In amongst the gang of boys was one named Séamus—of all names! I could only attribute it to the Irish missionary influence. Sr. Cecelia knew most in this trailing pack, which by this stage had expanded to over fifty children.
‘The parents of many of them died of hunger,’ she explained. ‘They are now orphans being looked after by cousins.’
It was not only the children who were stark naked. I observed a surprisingly large number of adults just walking around in their pelts at certain times of day. I appeared to be the only one who even seemed to notice.
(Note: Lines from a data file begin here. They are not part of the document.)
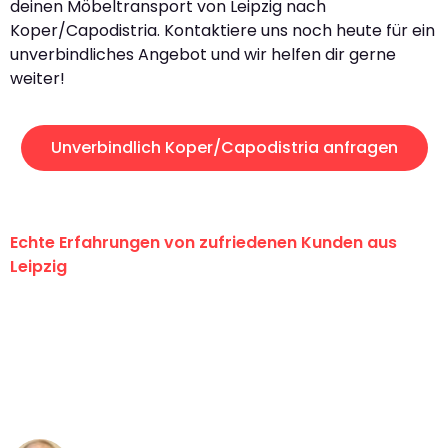
deinen Möbeltransport von Leipzig nach
Koper/Capodistria. Kontaktiere uns noch heute für ein
unverbindliches Angebot und wir helfen dir gerne
weiter!
Unverbindlich Koper/Capodistria anfragen
Echte Erfahrungen von zufriedenen Kunden aus
Leipzig
"Erste Klasse! Ein großes Dankeschön
an das gesamte Team von Stein
Umzugsservice für ihren
außergewöhnlichen Service!"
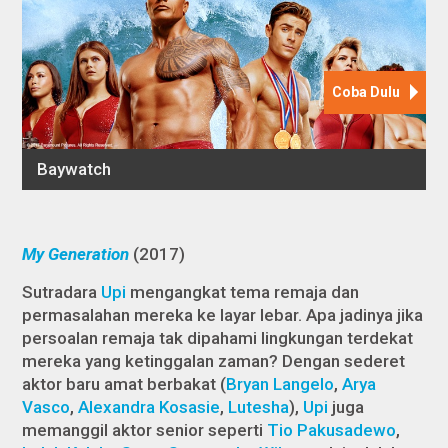
My Generation
(2017)
Sutradara
Upi
mengangkat tema remaja dan
permasalahan mereka ke layar lebar. Apa jadinya jika
persoalan remaja tak dipahami lingkungan terdekat
mereka yang ketinggalan zaman? Dengan sederet
aktor baru amat berbakat (
Bryan Langelo
,
Arya
Vasco
,
Alexandra Kosasie
,
Lutesha
),
Upi
juga
memanggil aktor senior seperti
Tio Pakusadewo
,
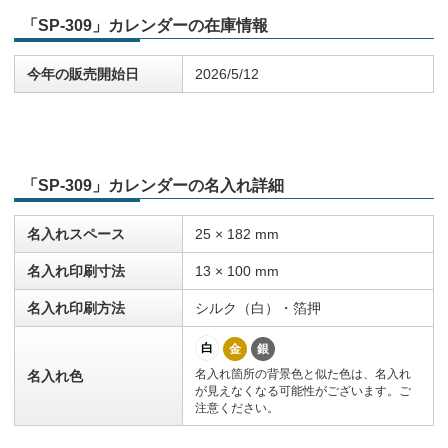
「SP-309」カレンダーの在庫情報
今年の販売開始日
2026/5/12
「SP-309」カレンダーの名入れ詳細
名入れスペース
25 × 182 mm
名入れ印刷寸法
13 × 100 mm
名入れ印刷方法
シルク（白）・箔押
白
金
銀
名入れ箇所の背景色と似た色は、名入れ
名入れ色
が見えなくなる可能性がございます。ご
注意ください。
On my third night in Lorugumu, there was another of those surreal scenes to which I was becoming accustomed. Outside, under a glorious sky full of bright twinkling stars, I was listening to Count John McCormack evocatively singing
Oft in the Stilly Night
on a tape recorder. Suddenly, silently, there appeared out of the darkness five Turkana people, three of them naked, another one wearing skins and a half-foot of colourful beads around her neck, and yet another dressed in a purple blanket and carrying a staff and wooden headrest. All had come to listen rather bemusedly to this strange music. The great Irish tenor can rarely have had such a bizarre audience.
Through Sr. Cecelia, who was translating, they began telling me that they had discovered that morning the footprints of a thief in the sand. They had cupped the footprints in their hands and put a curse on each one so that the thief would writhe in pain until he returned what he had stolen the night before. This I knew well to be true, as I had heard of similar witchcraft practices on many occasions, especially around Kitui.
Perhaps charmed by the music, they had become very talkative. They went on to tell Sr. Cecelia that if they see a snake, a scorpion or a spider at night, then someone has sent it with a vendetta against them. They disclosed that human sacrifice was not unknown among the Turkana up to the recent past. My scepticism kicked in, however, when they suggested that the human who was being sacrificed regarded it as a privilege. An Akamba in Nuu had told me a similar story about human sacrifice before. Thankfully, it seems nowadays to have vanished among the animist tribal religious practices. However, stories do appear in the Kenyan newspapers now and again of humans being sacrificed by devil worshippers in caves.